I was talking to my neighbourhood banker today, and he let me know that as of Monday, August 20th, TD Bank (along with a few other banks, like RBC) will be changing the loan to value ratio for their home equity lines of credit (HELOCs). It’s currently at 80% LTV and it will be dropping to 65%.
For those of you who don’t know, a HELOC is a line of credit that is secured by the equity in your house. For instance, if you own a $500,000 home and have a $350,000 mortgage, your loan to value ratio is 60% (300,000 divided by 500,000). Using this example, with today’s 80% LTV you could get a line of credit for the difference of the 60% (your total equity) and 80% (maximum allowed by banks), which is 20% or $100,000. As of Monday, a 65% LTV means you would only be able to receive a 5% line of credit on your $500,000 house, which is just $25,000. So big changes are afoot.
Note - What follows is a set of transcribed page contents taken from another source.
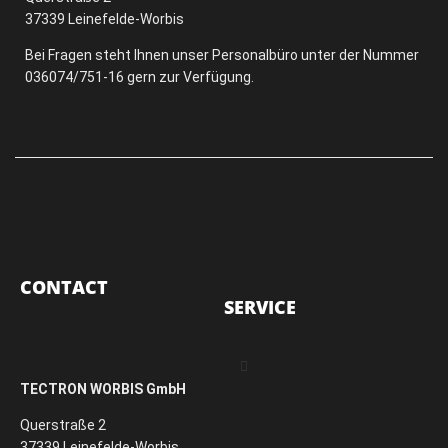
37339 Leinefelde-Worbis
Bei Fragen steht Ihnen unser Personalbüro unter der Nummer
036074/751-16 gern zur Verfügung.
CONTACT
SERVICE
TECTRON WORBIS GmbH
Querstraße 2
37339 Leinefelde-Worbis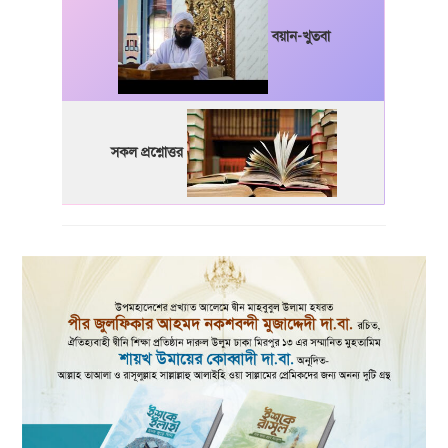
বয়ান-খুতবা
সকল প্রশ্নোত্তর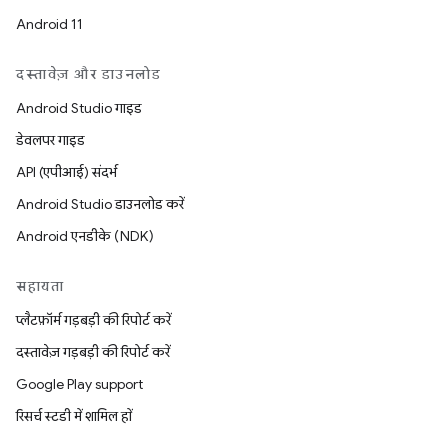
Android 11
दस्तावेज़ और डाउनलोड
Android Studio गाइड
डेवलपर गाइड
API (एपीआई) संदर्भ
Android Studio डाउनलोड करें
Android एनडीके (NDK)
सहायता
प्लैटफ़ॉर्म गड़बड़ी की रिपोर्ट करें
दस्तावेज़ गड़बड़ी की रिपोर्ट करें
Google Play support
रिसर्च स्टडी में शामिल हों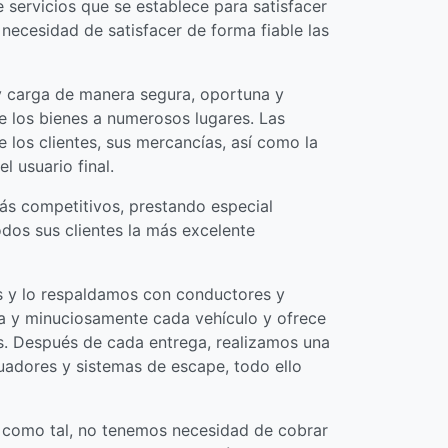
servicios que se establece para satisfacer
necesidad de satisfacer de forma fiable las
 y carga de manera segura, oportuna y
te los bienes a numerosos lugares. Las
 los clientes, sus mercancías, así como la
l usuario final.
más competitivos, prestando especial
odos sus clientes la más excelente
s y lo respaldamos con conductores y
eta y minuciosamente cada vehículo y ofrece
s. Después de cada entrega, realizamos una
adores y sistemas de escape, todo ello
a como tal, no tenemos necesidad de cobrar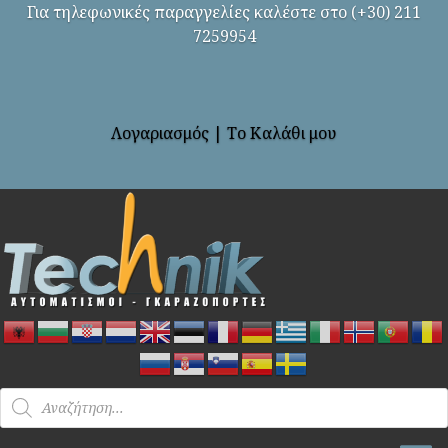
Για τηλεφωνικές παραγγελίες καλέστε στο (+30) 211
7259954
Λογαριασμός
|
Το Καλάθι μου
Products
search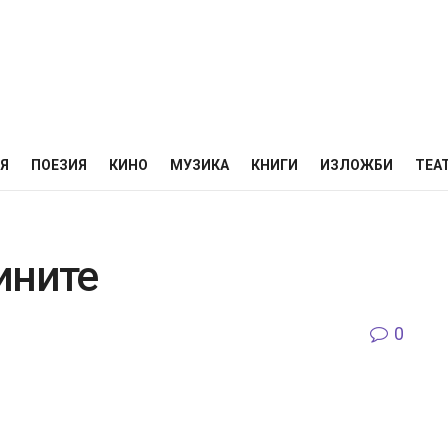
НЯ
ПОЕЗИЯ
КИНО
МУЗИКА
КНИГИ
ИЗЛОЖБИ
ТЕА
ините
0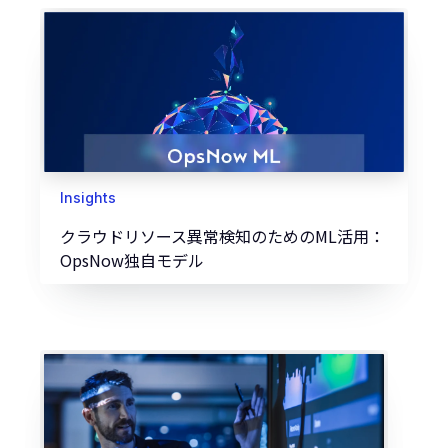
Insights
クラウドリソース異常検知のためのML活用：
OpsNow独自モデル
Frankly, I’m not surprised by the change…but the amount is surprising. A little over a month ago, the federal government reduced its minimum LTV from 85% to 80%, along with the tightening of other mortgage rules. When this was announced, most banks were already at 80% even tough they were permitted to go to 85%. So it only makes sense that with the government tightening from 85% to 80%, the banks would drop below 80%. But a 15% drop is quite steep.
Again, the aim is to protect the consumers from themselves and a more conservative secured line of credit is a good way to do it. That been said, my banker did say there is an absolute rush of applications today, and he expects even more tomorrow.